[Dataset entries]
== == ==

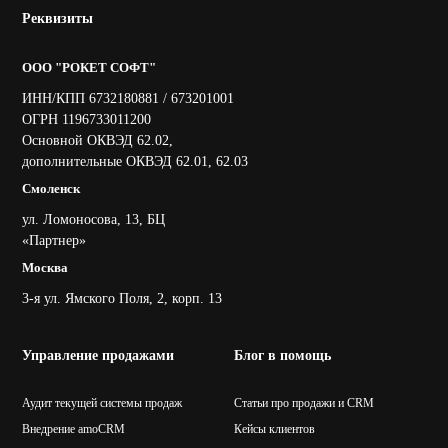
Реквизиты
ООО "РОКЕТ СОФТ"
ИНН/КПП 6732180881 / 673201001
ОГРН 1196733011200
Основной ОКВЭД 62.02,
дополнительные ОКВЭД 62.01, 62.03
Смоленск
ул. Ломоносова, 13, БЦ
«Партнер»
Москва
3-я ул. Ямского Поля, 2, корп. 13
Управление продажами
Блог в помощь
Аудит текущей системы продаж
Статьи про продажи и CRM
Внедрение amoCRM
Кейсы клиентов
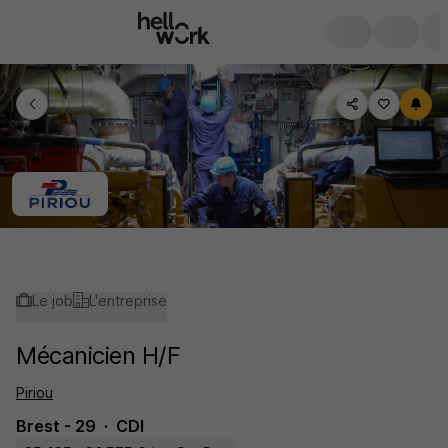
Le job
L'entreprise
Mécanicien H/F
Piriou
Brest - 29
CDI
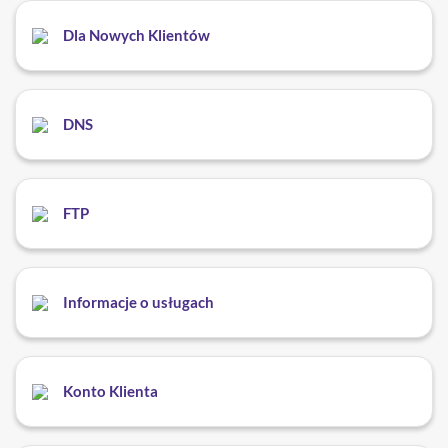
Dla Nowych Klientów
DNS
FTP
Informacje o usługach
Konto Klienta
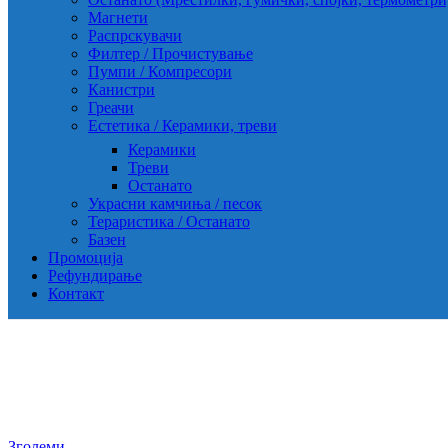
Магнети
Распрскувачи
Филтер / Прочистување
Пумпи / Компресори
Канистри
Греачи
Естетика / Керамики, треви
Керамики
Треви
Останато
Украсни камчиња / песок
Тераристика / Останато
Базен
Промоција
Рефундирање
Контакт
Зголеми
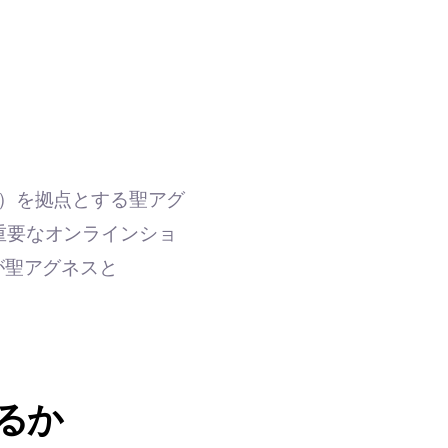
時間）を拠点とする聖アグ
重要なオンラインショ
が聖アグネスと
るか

== == ==

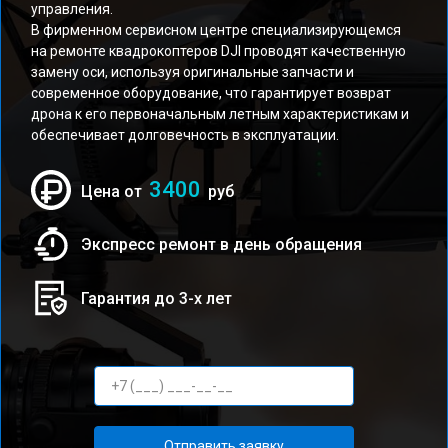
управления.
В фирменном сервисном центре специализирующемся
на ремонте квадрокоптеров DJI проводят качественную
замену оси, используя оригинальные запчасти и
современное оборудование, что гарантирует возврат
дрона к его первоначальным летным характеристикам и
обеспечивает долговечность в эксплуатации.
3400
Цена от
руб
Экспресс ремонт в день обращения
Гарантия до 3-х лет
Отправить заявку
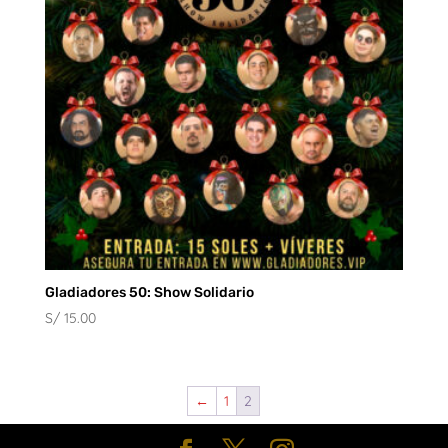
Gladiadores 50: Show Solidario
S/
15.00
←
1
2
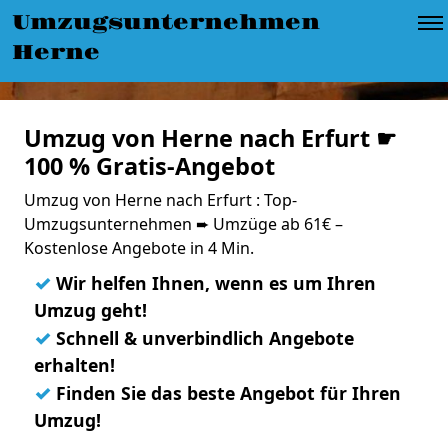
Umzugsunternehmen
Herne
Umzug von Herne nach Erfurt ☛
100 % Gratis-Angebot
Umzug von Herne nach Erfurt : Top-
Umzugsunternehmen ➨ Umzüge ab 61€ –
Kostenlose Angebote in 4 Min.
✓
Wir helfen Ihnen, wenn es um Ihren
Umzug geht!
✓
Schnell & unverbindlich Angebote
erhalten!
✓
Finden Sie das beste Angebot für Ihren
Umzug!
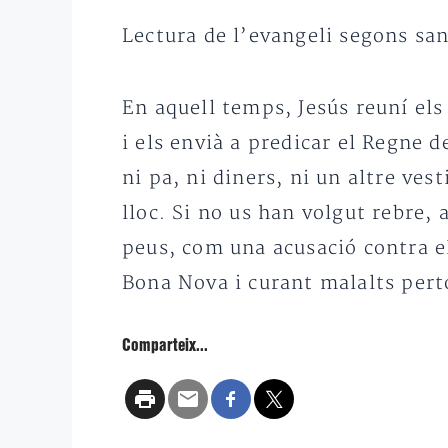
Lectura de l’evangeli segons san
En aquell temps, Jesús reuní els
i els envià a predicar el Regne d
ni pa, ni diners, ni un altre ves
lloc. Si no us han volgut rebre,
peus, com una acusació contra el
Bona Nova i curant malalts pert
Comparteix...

== == ==

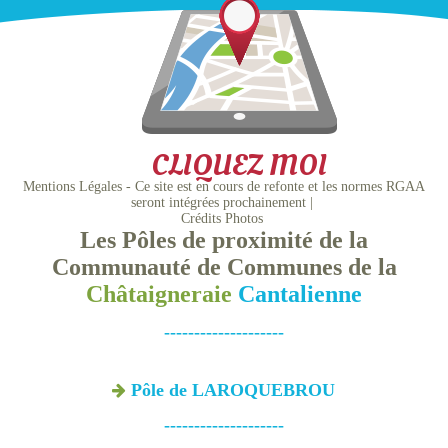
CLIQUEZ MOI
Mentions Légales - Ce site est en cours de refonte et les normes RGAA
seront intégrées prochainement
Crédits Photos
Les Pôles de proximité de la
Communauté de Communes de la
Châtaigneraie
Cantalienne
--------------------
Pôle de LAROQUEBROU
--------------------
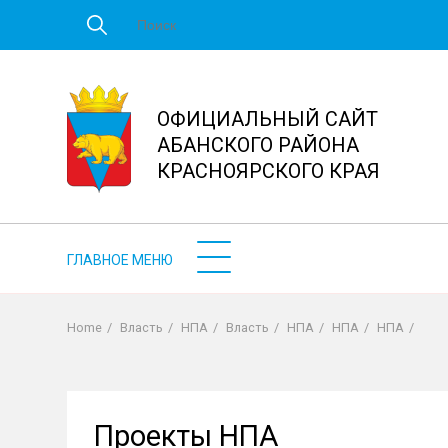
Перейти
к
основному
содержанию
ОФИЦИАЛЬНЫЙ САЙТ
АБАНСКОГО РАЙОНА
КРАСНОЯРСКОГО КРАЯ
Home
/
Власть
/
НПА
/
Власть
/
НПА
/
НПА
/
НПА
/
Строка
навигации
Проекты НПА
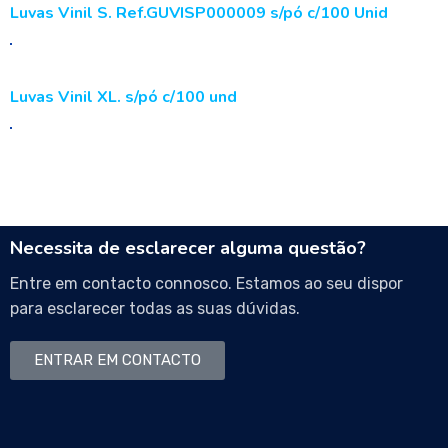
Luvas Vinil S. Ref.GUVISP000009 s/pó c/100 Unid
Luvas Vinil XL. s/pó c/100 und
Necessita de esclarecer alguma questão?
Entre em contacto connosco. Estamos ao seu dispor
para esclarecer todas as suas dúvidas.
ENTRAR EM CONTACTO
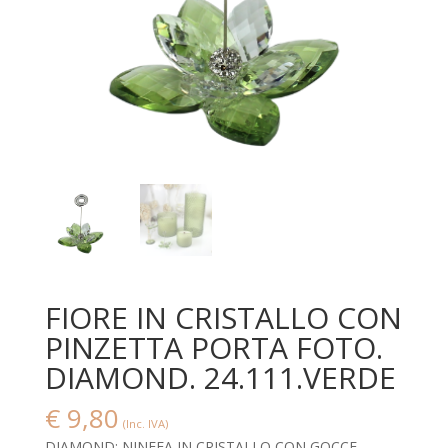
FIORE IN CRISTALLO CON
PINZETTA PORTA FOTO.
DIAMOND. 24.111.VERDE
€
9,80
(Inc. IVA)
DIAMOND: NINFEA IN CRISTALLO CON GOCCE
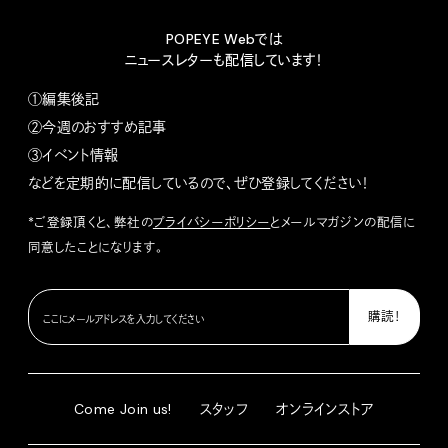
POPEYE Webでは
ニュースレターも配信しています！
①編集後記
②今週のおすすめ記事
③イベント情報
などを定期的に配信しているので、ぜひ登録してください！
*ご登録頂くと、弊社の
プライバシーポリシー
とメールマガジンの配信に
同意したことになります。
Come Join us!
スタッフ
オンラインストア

== == ==

Task description - List, from the entries above, every line in which the word "Ihren" shows up.

Exercise answer -
Wir helfen Ihnen, wenn es um Ihren
Finden Sie das beste Angebot für Ihren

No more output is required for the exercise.